矩形熱虹吸管迴路的原理主要是因為蒸發端和冷凝端之盤管外側的溫度不同，導致管內流體密度的變化，加上重力場作用可以使管內冷媒流體循環流動，在設計上中多半用於大型的熱交換裝置，如：大樓冰水系統或太陽能集熱系統。
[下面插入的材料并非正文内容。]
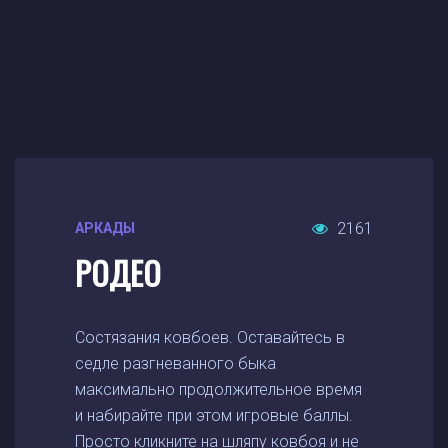
2161
АРКАДЫ
РОДЕО
Состязания ковбоев. Оставайтесь в
седле разгневанного быка
максимально продолжительное время
и набирайте при этом игровые баллы.
Просто кликните на шляпу ковбоя и не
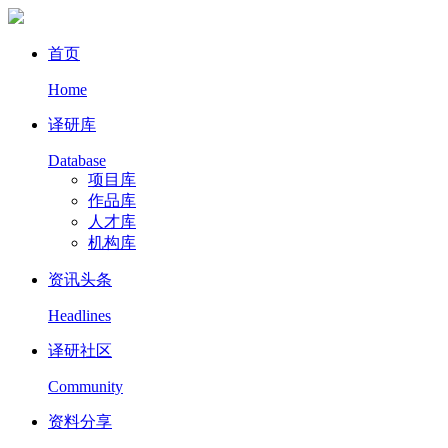
首页
Home
译研库
Database
项目库
作品库
人才库
机构库
资讯头条
Headlines
译研社区
Community
资料分享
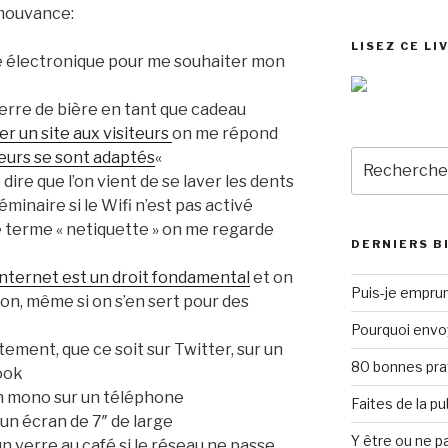
 mouvance:
LISEZ CE LI
te électronique pour me souhaiter mon
 verre de bière en tant que cadeau
r un site aux visiteurs
on me répond
Recherche
teurs se sont adaptés
«
pour
ire que l’on vient de se laver les dents
:
éminaire si le Wifi n’est pas activé
e terme « netiquette » on me regarde
DERNIERS B
nternet est un droit fondamental
et on
Puis-je emprun
on, même si on s’en sert pour des
Pourquoi envo
ement, que ce soit sur Twitter, sur un
80 bonnes pra
ook
en mono sur un téléphone
Faites de la p
 un écran de 7″ de large
Y être ou ne pa
un verre au café si le réseau ne passe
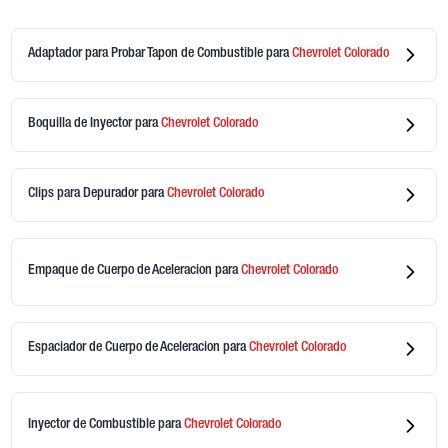
Adaptador para Probar Tapon de Combustible
para
Chevrolet
Colorado
Boquilla de Inyector
para
Chevrolet
Colorado
Clips para Depurador
para
Chevrolet
Colorado
Empaque de Cuerpo de Aceleracion
para
Chevrolet
Colorado
Espaciador de Cuerpo de Aceleracion
para
Chevrolet
Colorado
Inyector de Combustible
para
Chevrolet
Colorado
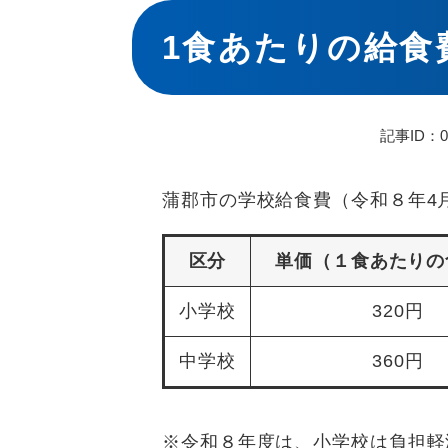
本
文
1食あたりの給食
記事ID：00
蒲郡市の学校給食費（令和８年4
区分
単価（１食あたりの
小学校
320円
中学校
360円
※令和８年度は、小学校は負担軽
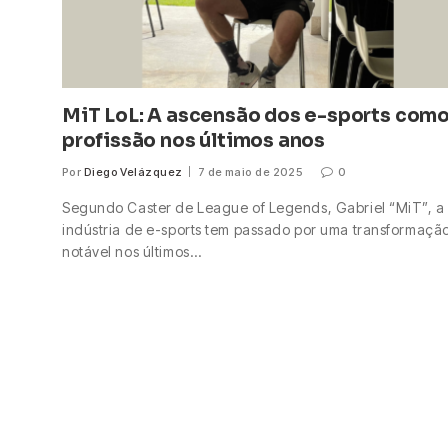
MiT LoL: A ascensão dos e-sports com
profissão nos últimos anos
Por
Diego Velázquez
7 de maio de 2025
0
Segundo Caster de League of Legends, Gabriel “MiT”, a
indústria de e-sports tem passado por uma transformaçã
notável nos últimos…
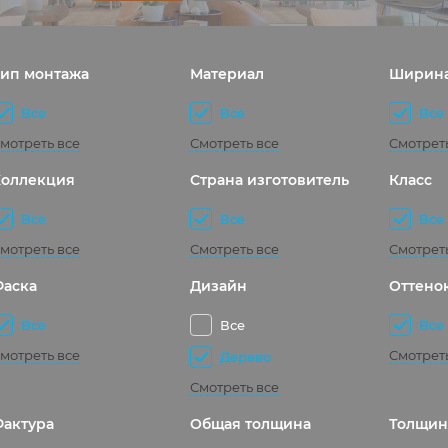
ип монтажа
Материал
Ширин
Все
Все
Все
мотреть все
Смотреть все
Смотрет
Коллекция
Страна изготовитель
Класс
Все
Все
Все
мотреть все
Смотреть все
Смотрет
Фаска
Дизайн
Оттено
Все
Все
Все
мотреть все
Смотрет
Дерево
Смотреть все
актура
Общая толщина
Толщин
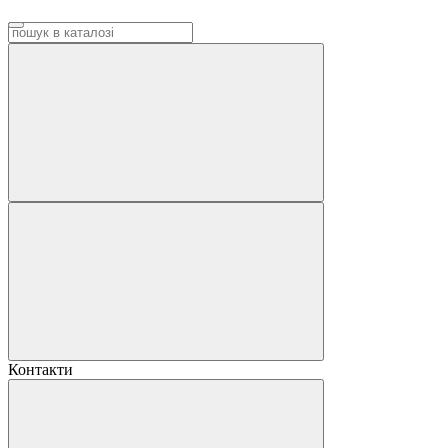
Контакти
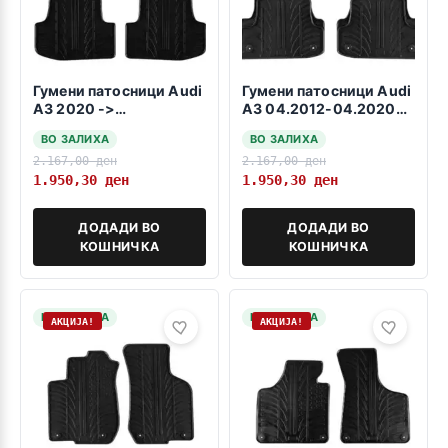
Гумени патосници Audi
Гумени патосници Audi
A3 2020 ->
A3 04.2012-04.2020
sportback/MHEV
sportback
ВО ЗАЛИХА
ВО ЗАЛИХА
2.167,00
ден
2.167,00
ден
1.950,30
ден
1.950,30
ден
ДОДАДИ ВО
ДОДАДИ ВО
КОШНИЧКА
КОШНИЧКА
НА ЗАЛИХА
НА ЗАЛИХА
АКЦИЈА!
АКЦИЈА!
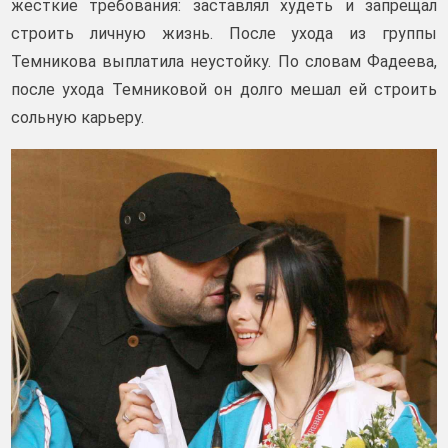
жесткие требования: заставлял худеть и запрещал
строить личную жизнь. После ухода из группы
Темникова выплатила неустойку. По словам Фадеева,
после ухода Темниковой он долго мешал ей строить
сольную карьеру.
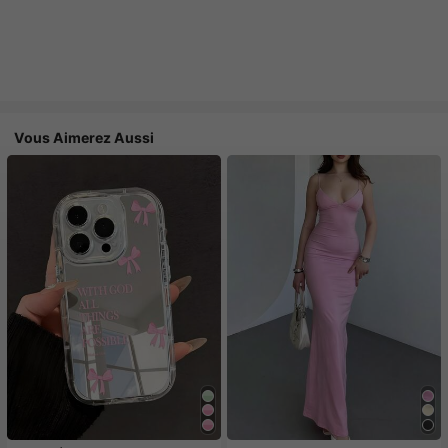
Vous Aimerez Aussi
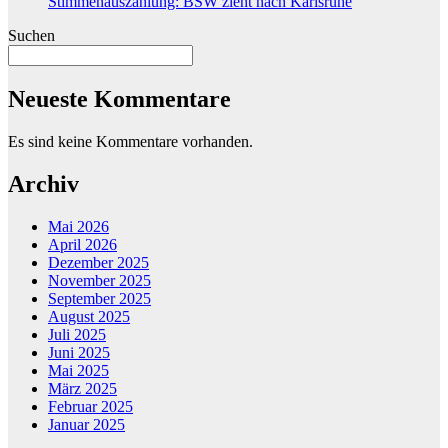
Stimmenauszählung: BSW zieht nach Karlsruhe
Suchen
Neueste Kommentare
Es sind keine Kommentare vorhanden.
Archiv
Mai 2026
April 2026
Dezember 2025
November 2025
September 2025
August 2025
Juli 2025
Juni 2025
Mai 2025
März 2025
Februar 2025
Januar 2025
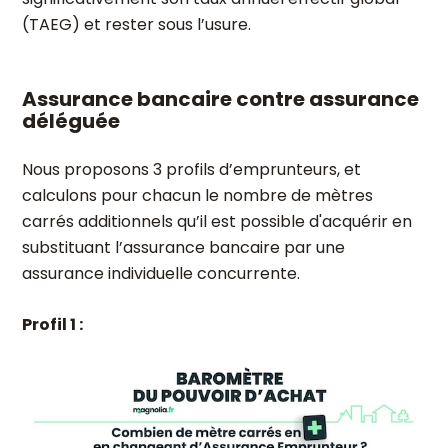
(TAEG) et rester sous l’usure.
Assurance bancaire contre assurance
déléguée
Nous proposons 3 profils d’emprunteurs, et
calculons pour chacun le nombre de mètres
carrés additionnels qu’il est possible d'acquérir en
substituant l’assurance bancaire par une
assurance individuelle concurrente.
Profil 1 :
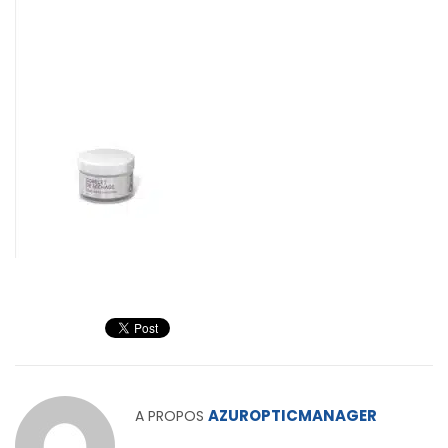
AZUROPTICMANAGER
A PROPOS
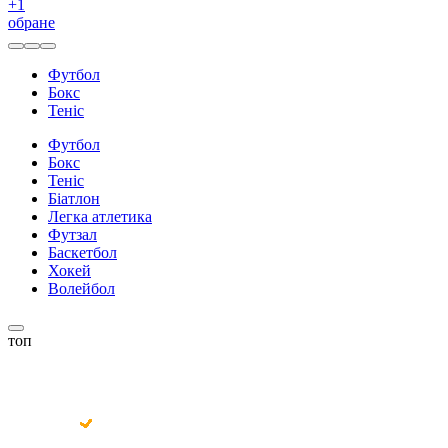
+
1
обране
Футбол
Бокс
Теніс
Футбол
Бокс
Теніс
Біатлон
Легка атлетика
Футзал
Баскетбол
Хокей
Волейбол
топ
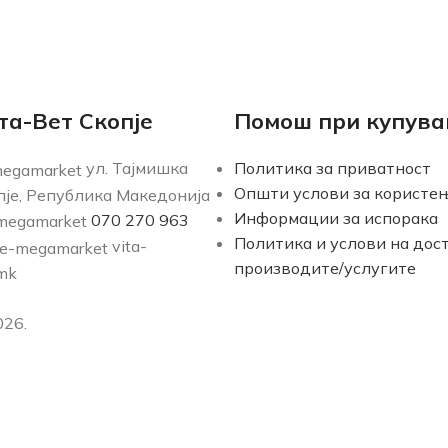
та-Вет Скопје
Помош при купув
ул. Тајмишка
Политика за приватност
Општи услови за користе
опје, Република Македонија
Информации за испорака
070 270 963
Политика и услови на дос
vita-
производите/услугите
.mk
26.
Мени
Продавница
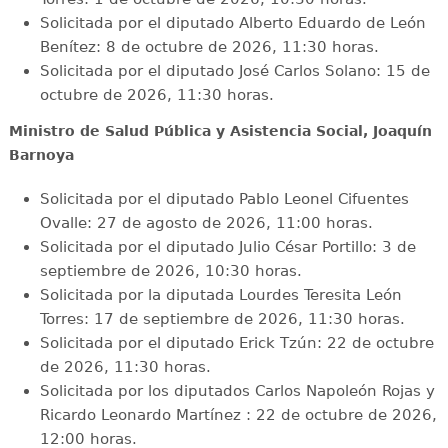
Solicitada por el diputado Alberto Eduardo de León
Benítez: 8 de octubre de 2026, 11:30 horas.
Solicitada por el diputado José Carlos Solano: 15 de
octubre de 2026, 11:30 horas.
Ministro de Salud Pública y Asistencia Social, Joaquín
Barnoya
Solicitada por el diputado Pablo Leonel Cifuentes
Ovalle: 27 de agosto de 2026, 11:00 horas.
Solicitada por el diputado Julio César Portillo: 3 de
septiembre de 2026, 10:30 horas.
Solicitada por la diputada Lourdes Teresita León
Torres: 17 de septiembre de 2026, 11:30 horas.
Solicitada por el diputado Erick Tzún: 22 de octubre
de 2026, 11:30 horas.
Solicitada por los diputados Carlos Napoleón Rojas y
Ricardo Leonardo Martínez : 22 de octubre de 2026,
12:00 horas.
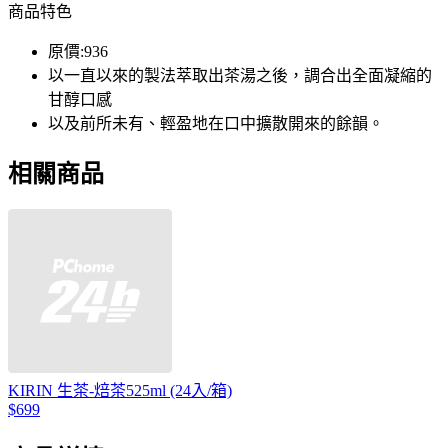
商品特色
原價:936
以一直以來的製法萃取出茶湯之後，調合出全面凝縮的
甘醇口感
以及前所未有、輕盈地在口中擴散開來的餘韻。
相關商品
KIRIN 生茶-焙茶525ml (24入/箱)
$699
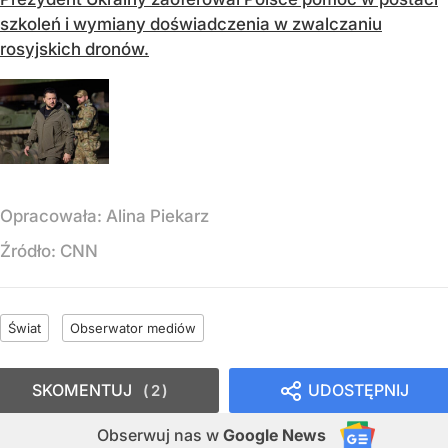
szkoleń i wymiany doświadczenia w zwalczaniu
rosyjskich dronów.
Opracowała:
Alina Piekarz
Źródło:
CNN
Świat
Obserwator mediów
SKOMENTUJ
UDOSTĘPNIJ
2
Obserwuj nas
w
Google News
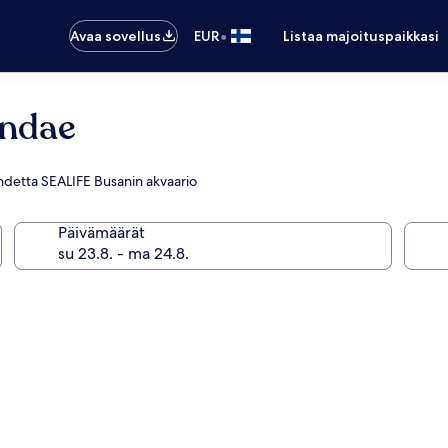
•
Avaa sovellus
EUR
Listaa majoituspaikkasi
undae
 kohdetta SEALIFE Busanin akvaario
Päivämäärät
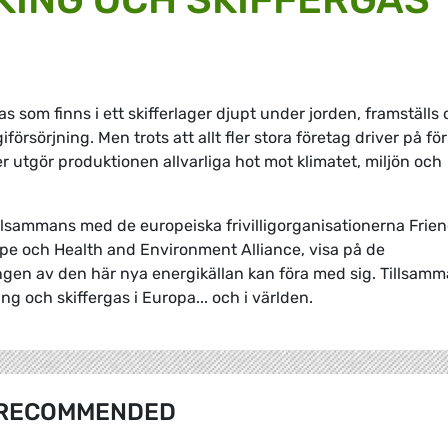
s som finns i ett skifferlager djupt under jorden, framställs 
rsörjning. Men trots att allt fler stora företag driver på för
r utgör produktionen allvarliga hot mot klimatet, miljön och
illsammans med de europeiska frivilligorganisationerna Frie
pe och Health and Environment Alliance, visa på de
ngen av den här nya energikällan kan föra med sig. Tillsam
ng och skiffergas i Europa... och i världen.
RECOMMENDED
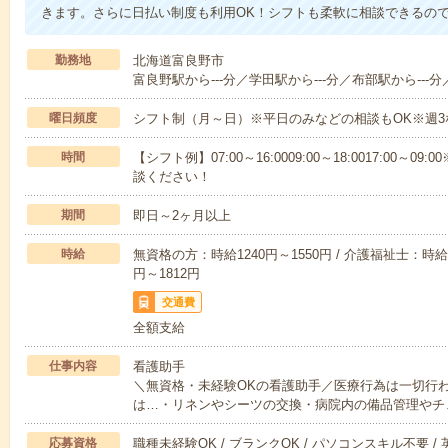
きます。さらに日払い制度も利用OK！シフトも柔軟に相談できるの
勤務地
北海道富良野市
富良野駅から---分／学田駅から---分／布部駅から---分
曜日頻度
シフト制（月～日）※平日のみなどの相談もOK※週3
時間
【シフト例】07:00～16:0009:00～18:0017:00
談ください！
期間
即日～2ヶ月以上
時給
無資格の方：時給1240円～1550円 / 介護福祉士：時給1
円～1812円
交通費
全額支給
仕事内容
看護助手
＼無資格・未経験OKの看護助手／医療行為は一切行
は…・リネンやシーツの交換・病院内の備品管理やチ
応募資格
職種未経験OK / ブランクOK / パソコンスキル不要 /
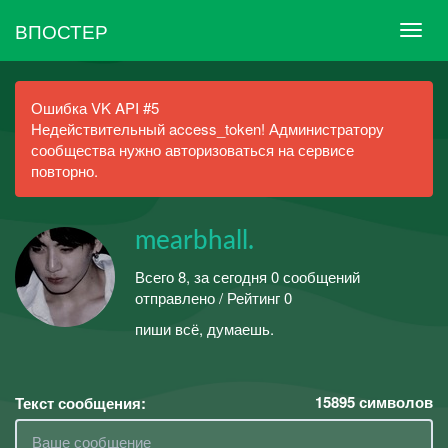
ВПОСТЕР
Ошибка VK API #5
Недействительный access_token! Администратору
сообщества нужно авторизоваться на сервисе
повторно.
mearbhall.
Всего 8, за сегодня 0 сообщений
отправлено / Рейтинг 0
пиши всё, думаешь.
15895
символов
Текст сообщения:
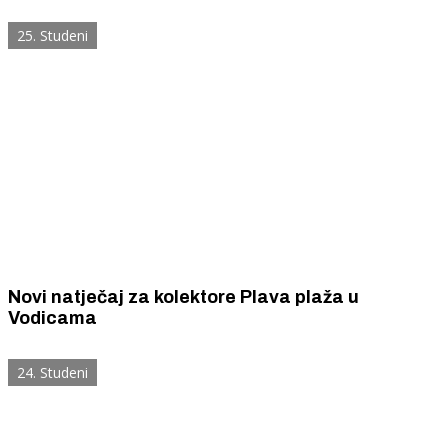
25. Studeni
Novi natječaj za kolektore Plava plaža u
Vodicama
24. Studeni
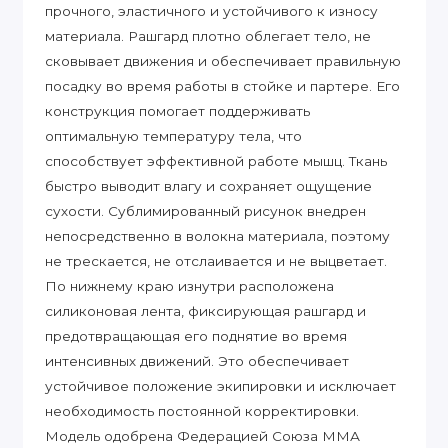
прочного, эластичного и устойчивого к износу
материала. Рашгард плотно облегает тело, не
сковывает движения и обеспечивает правильную
посадку во время работы в стойке и партере. Его
конструкция помогает поддерживать
оптимальную температуру тела, что
способствует эффективной работе мышц. Ткань
быстро выводит влагу и сохраняет ощущение
сухости. Сублимированный рисунок внедрен
непосредственно в волокна материала, поэтому
не трескается, не отслаивается и не выцветает.
По нижнему краю изнутри расположена
силиконовая лента, фиксирующая рашгард и
предотвращающая его поднятие во время
интенсивных движений. Это обеспечивает
устойчивое положение экипировки и исключает
необходимость постоянной корректировки.
Модель одобрена Федерацией Союза ММА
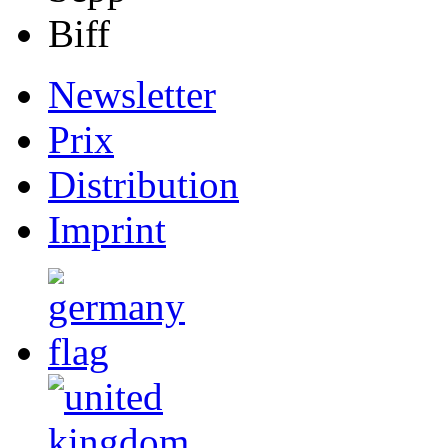
Biff
Newsletter
Prix
Distribution
Imprint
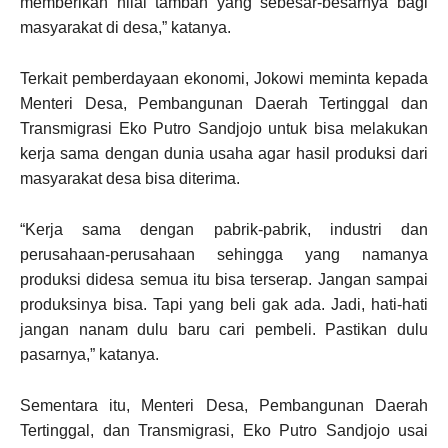
memberikan nilai tambah yang sebesar-besarnya bagi
masyarakat di desa,” katanya.
Terkait pemberdayaan ekonomi, Jokowi meminta kepada
Menteri Desa, Pembangunan Daerah Tertinggal dan
Transmigrasi Eko Putro Sandjojo untuk bisa melakukan
kerja sama dengan dunia usaha agar hasil produksi dari
masyarakat desa bisa diterima.
“Kerja sama dengan pabrik-pabrik, industri dan
perusahaan-perusahaan sehingga yang namanya
produksi didesa semua itu bisa terserap. Jangan sampai
produksinya bisa. Tapi yang beli gak ada. Jadi, hati-hati
jangan nanam dulu baru cari pembeli. Pastikan dulu
pasarnya,” katanya.
Sementara itu, Menteri Desa, Pembangunan Daerah
Tertinggal, dan Transmigrasi, Eko Putro Sandjojo usai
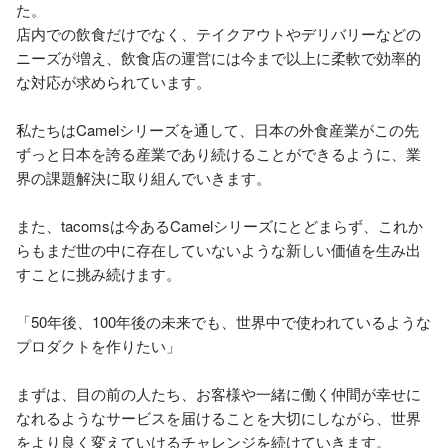
た。

店内での飲食だけでなく、テイクアウトやデリバリーなどの
ニーズが増え、飲食店の運営には今まで以上に柔軟で効率的
な対応が求められています。

私たちはCamelシリーズを通して、日本の外食産業がこの先
ずっと日本を誇る産業であり続けることができるように、業
界の課題解決に取り組んでいきます。

また、tacomsは今あるCamelシリーズにとどまらず、これか
らもまだ世の中に存在していないような新しい価値を生み出
すことに挑み続けます。

「50年後、100年後の未来でも、世界中で使われているような
プロダクトを作りたい」

まずは、目の前の人たち、お客様や一緒に働く仲間が幸せに
なれるようなサービスを届けることを大切にしながら、世界
をより良く変えていけるチャレンジを続けていきます。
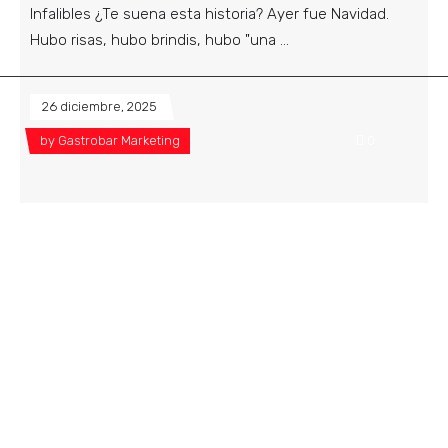
Infalibles ¿Te suena esta historia? Ayer fue Navidad.
Hubo risas, hubo brindis, hubo "una
26 diciembre, 2025
by
Gastrobar Marketing
0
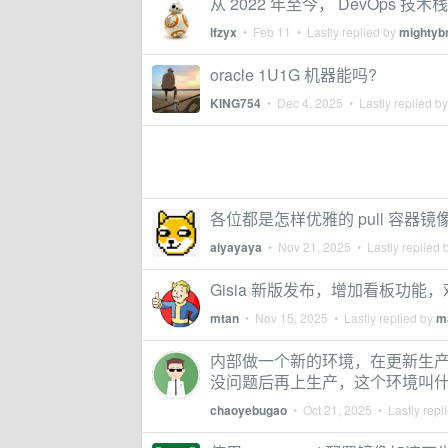
从 2022 年至今， DevOps 
lfzyx
•
Feb 11
• Lastly replied by
mightyb
oracle 1U1G 机器能吗?
KING754
•
Dec 4, 2025
• Lastly replied b
各位都是怎样优雅的 pull 容器镜
aiyayaya
•
Nov 21, 2025
• Lastly replied 
Gisia 新版发布，增加看板功能
mtan
•
Nov 15, 2025
• Lastly replied by
m
内部做一个新的环境，在更新生
没问题后再上生产，这个环境叫
chaoyebugao
•
Oct 21, 2025
• Lastly repl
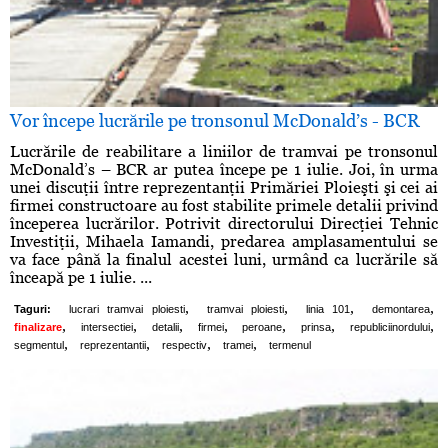
Vor începe lucrările pe tronsonul McDonald’s - BCR
Lucrările de reabilitare a liniilor de tramvai pe tronsonul
McDonald’s – BCR ar putea începe pe 1 iulie. Joi, în urma
unei discuţii între reprezentanţii Primăriei Ploieşti şi cei ai
firmei constructoare au fost stabilite primele detalii privind
începerea lucrărilor. Potrivit directorului Direcţiei Tehnic
Investiţii, Mihaela Iamandi, predarea amplasamentului se
va face până la finalul acestei luni, urmând ca lucrările să
înceapă pe 1 iulie. ...
,
,
,
,
Taguri:
lucrari tramvai ploiesti
tramvai ploiesti
linia 101
demontarea
,
,
,
,
,
,
,
finalizare
intersectiei
detalii
firmei
peroane
prinsa
republiciinordului
,
,
,
,
segmentul
reprezentantii
respectiv
tramei
termenul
本文主旨主要在討論矩形熱虹吸管迴路的熱流分析，模擬矩形熱虹吸管迴路蒸發端與冷凝端的熱傳方式，在蒸發端計算中考慮加熱、兩相熱傳與過熱蒸汽的熱流現象；相同地在冷凝端也加入反過熱蒸汽、冷凝與過冷液態的計算，並且運用熱交換器的計算模式套用至熱虹吸管迴路，分析空氣在蒸發端與冷凝端進風與出風的狀態。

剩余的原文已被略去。